Today we voted on two parts of the EU Climate and Energy Package, ETS and Effort sharing. Please read more below.
EU tightens up climate demands
The EU parliaments environment committe today voted on two parts of the climate package that the EU commission presented in january 2008. It concerns the trade in emission rights, ETS, and the effort sharing in the work for the climate. Both decisions show a will to make a strong effort for the climate.
”I am fairly pleased with the result, says Jens Holm, MEP and member of ENVI committee and the climate comitte. The pressure from industry to water this down has been immense. With this decision we will have a working system for emission trade, without loopholes for industry.”
The emission trade is tightened
The EU trade in emission rights has been under fire for having a too generous a policy for dealing out emission rights.. This will now be sharpened.
”The spreading of free emission rights will diminish and dissappear, and that is good. The way things are for the moment the industry get free shares that they can use to make profits, without having to reduce their emissions a single gram. It is also good that halv of the income from auctioning will go to climate projects in developing countries where they can do great good.”
The decision on emission trade means that:
* Sectors concerned by emission trade will reduce emissions of carbon dioxide by 21 grams by 2020, compared to 2005 levels.
* Electricity producers will not recieve any emission rights for free, they will be auctioned. Other sectors will initially get 85 per cent free, but this will be reduced and reach 100 per cent auctioning by 2020.
* 40 per cent of the trade systems emission reductions may consist of climate projects in developing countries.
* EU target to reduce emissions by 20 per cent by 2020 will rise automatically to at least 30 per cent when there is a new international treaty in continuation of the Kyoto treaty.
* 100 per cent of income from auctioning will go to climate measures, half of it within the EU, half to developing countries.
The comittee also voted on effort sharing between the member states.

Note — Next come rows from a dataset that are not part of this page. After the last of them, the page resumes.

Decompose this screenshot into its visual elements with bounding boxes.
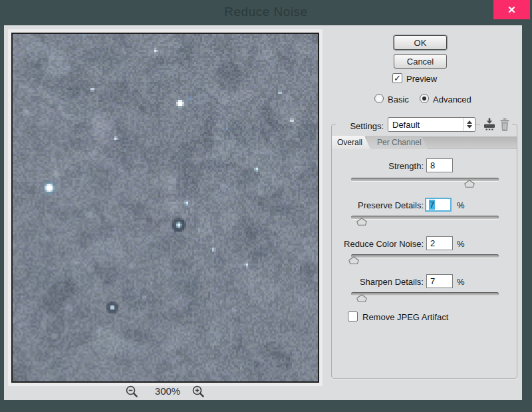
preserve-details-input[interactable]: 7 <box>425 198 452 212</box>
save-preset-button[interactable] <box>480 116 499 134</box>
percent-sign: % <box>457 277 465 287</box>
sharpen-details-slider[interactable] <box>351 292 499 302</box>
strength-input[interactable]: 8 <box>426 158 453 172</box>
tab-per-channel[interactable]: Per Channel <box>366 136 428 149</box>
trash-icon <box>499 118 510 131</box>
remove-jpeg-artifact-checkbox[interactable] <box>348 311 358 321</box>
close-icon: ✕ <box>507 5 516 15</box>
strength-label: Strength: <box>326 161 424 171</box>
reduce-color-noise-label: Reduce Color Noise: <box>326 239 424 249</box>
radio-dot <box>422 97 426 101</box>
selected-text: 7 <box>429 200 435 210</box>
close-button[interactable]: ✕ <box>493 0 530 19</box>
slider-track[interactable] <box>351 178 499 181</box>
tab-strip: Overall Per Channel <box>332 136 517 149</box>
zoom-level: 300% <box>150 385 185 397</box>
preview-image-well <box>11 33 319 383</box>
settings-dropdown[interactable]: Default <box>388 117 475 132</box>
strength-slider[interactable] <box>351 178 499 187</box>
tab-overall[interactable]: Overall <box>332 136 370 149</box>
advanced-radio[interactable] <box>420 94 429 103</box>
preserve-details-slider[interactable] <box>351 216 499 225</box>
sharpen-details-label: Sharpen Details: <box>326 277 424 287</box>
sharpen-details-input[interactable]: 7 <box>426 274 453 288</box>
slider-thumb[interactable] <box>348 256 359 264</box>
preview-checkbox-label: Preview <box>406 74 437 84</box>
slider-track[interactable] <box>351 216 499 219</box>
checkmark-icon: ✓ <box>394 74 401 83</box>
slider-thumb[interactable] <box>464 180 475 188</box>
percent-sign: % <box>457 239 465 249</box>
save-preset-icon <box>482 117 497 131</box>
slider-track[interactable] <box>351 292 499 296</box>
reduce-color-noise-input[interactable]: 2 <box>426 236 453 250</box>
reduce-color-noise-slider[interactable] <box>351 254 499 264</box>
ok-button[interactable]: OK <box>394 35 447 50</box>
dialog-title: Reduce Noise <box>0 5 532 19</box>
basic-radio[interactable] <box>374 94 384 103</box>
zoom-out-icon[interactable] <box>125 385 138 398</box>
title-bar[interactable]: Reduce Noise ✕ <box>0 0 532 25</box>
delete-preset-button[interactable] <box>497 117 512 134</box>
remove-jpeg-artifact-label: Remove JPEG Artifact <box>362 312 448 322</box>
settings-dropdown-value: Default <box>388 120 464 130</box>
zoom-in-icon[interactable] <box>192 385 205 398</box>
preserve-details-label: Preserve Details: <box>326 200 424 210</box>
cancel-button[interactable]: Cancel <box>394 54 447 69</box>
basic-radio-label: Basic <box>388 95 409 104</box>
percent-sign: % <box>457 200 465 210</box>
slider-track[interactable] <box>351 254 499 258</box>
slider-thumb[interactable] <box>356 218 367 226</box>
up-down-stepper-icon[interactable] <box>464 118 475 131</box>
advanced-radio-label: Advanced <box>433 95 471 104</box>
settings-label: Settings: <box>336 120 388 132</box>
preview-checkbox[interactable]: ✓ <box>392 73 402 83</box>
slider-thumb[interactable] <box>356 294 367 302</box>
reduce-noise-dialog: Reduce Noise ✕ 300% OK Cancel ✓ Preview … <box>0 0 532 412</box>
noise-preview-canvas[interactable] <box>13 34 318 381</box>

The background is that the EU heads of state 2007 decided to reduce emissions of greenhouse gases by 20 percent by 2020.
The decision means that:
* The sectors not included in emissions trade system shall reduce emissions by 10 percent compared to 2005 levels.
* The EU commits to reducing greenhouse gases by 50 per cent by 2035 and by 60-80 per cent by 2050, compared to 1990 levels.

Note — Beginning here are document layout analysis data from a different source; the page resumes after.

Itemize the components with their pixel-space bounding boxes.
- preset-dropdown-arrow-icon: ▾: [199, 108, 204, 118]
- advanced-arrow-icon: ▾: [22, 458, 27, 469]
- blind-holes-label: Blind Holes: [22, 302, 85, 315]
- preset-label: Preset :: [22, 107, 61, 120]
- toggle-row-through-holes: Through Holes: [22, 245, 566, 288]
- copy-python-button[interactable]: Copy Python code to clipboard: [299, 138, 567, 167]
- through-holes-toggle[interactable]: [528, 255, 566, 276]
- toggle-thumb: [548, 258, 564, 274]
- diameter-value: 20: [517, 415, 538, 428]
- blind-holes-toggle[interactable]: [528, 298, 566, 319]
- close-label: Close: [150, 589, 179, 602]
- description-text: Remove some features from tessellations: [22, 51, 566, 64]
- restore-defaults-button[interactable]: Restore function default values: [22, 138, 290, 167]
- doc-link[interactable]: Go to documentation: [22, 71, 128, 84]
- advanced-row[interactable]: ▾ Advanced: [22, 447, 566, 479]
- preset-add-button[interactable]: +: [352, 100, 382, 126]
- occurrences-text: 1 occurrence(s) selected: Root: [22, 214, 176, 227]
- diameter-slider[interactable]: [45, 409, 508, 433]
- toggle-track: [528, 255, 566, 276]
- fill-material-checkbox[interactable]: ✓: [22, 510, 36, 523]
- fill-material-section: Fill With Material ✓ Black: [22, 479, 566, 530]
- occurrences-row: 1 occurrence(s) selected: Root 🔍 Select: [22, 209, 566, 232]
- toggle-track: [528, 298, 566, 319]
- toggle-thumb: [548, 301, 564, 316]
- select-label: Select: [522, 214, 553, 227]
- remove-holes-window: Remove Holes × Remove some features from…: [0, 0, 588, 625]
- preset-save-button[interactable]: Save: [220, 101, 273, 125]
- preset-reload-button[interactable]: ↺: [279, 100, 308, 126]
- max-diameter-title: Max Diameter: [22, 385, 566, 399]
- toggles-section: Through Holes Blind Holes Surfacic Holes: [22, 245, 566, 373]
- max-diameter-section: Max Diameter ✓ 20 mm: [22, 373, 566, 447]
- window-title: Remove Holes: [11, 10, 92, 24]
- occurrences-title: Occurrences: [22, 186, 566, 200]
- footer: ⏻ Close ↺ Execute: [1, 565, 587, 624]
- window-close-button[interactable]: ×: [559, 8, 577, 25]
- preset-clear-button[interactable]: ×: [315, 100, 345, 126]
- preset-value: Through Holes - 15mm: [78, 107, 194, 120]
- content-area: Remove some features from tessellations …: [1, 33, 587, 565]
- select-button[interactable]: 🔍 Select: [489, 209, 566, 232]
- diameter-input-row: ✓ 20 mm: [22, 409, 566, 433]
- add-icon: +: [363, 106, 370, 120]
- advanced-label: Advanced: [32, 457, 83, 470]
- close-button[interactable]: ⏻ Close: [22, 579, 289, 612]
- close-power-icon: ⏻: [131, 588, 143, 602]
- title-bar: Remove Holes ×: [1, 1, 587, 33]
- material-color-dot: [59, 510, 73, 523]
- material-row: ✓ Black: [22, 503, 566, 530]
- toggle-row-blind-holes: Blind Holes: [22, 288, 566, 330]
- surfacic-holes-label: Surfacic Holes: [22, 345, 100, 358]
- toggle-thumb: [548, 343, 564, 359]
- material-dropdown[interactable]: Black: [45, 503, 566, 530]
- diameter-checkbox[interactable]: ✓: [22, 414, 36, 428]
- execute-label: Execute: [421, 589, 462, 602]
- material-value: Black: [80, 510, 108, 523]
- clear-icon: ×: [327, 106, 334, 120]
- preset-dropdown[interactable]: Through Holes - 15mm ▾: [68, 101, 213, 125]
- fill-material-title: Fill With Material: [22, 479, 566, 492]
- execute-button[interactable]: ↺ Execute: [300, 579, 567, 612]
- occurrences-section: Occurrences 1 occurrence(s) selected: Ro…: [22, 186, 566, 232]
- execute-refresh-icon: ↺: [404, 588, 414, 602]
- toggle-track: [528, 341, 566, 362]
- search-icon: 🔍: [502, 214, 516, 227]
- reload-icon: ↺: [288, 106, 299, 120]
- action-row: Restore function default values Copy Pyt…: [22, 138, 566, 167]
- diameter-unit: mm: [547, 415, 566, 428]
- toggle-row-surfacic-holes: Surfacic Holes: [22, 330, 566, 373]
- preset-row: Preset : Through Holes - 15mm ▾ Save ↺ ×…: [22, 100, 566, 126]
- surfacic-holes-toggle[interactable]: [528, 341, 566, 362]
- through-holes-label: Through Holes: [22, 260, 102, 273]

* Member states that fail to reach reductions will have less emission trade rights until the reductions are reached.
* Binding commitments to supply climate subsidies to developing countries. By 2013 the EU will give 5 billion euros and by 2020 10 billion euros.
Jens Holm: ”I am especially pleased over the long term demands to reduce EU emissions. It is also positive that the committe wants to commit money to developing countries, even if the amount should have been greater.”
The parliament plans to vote in plenary on both decisions in December.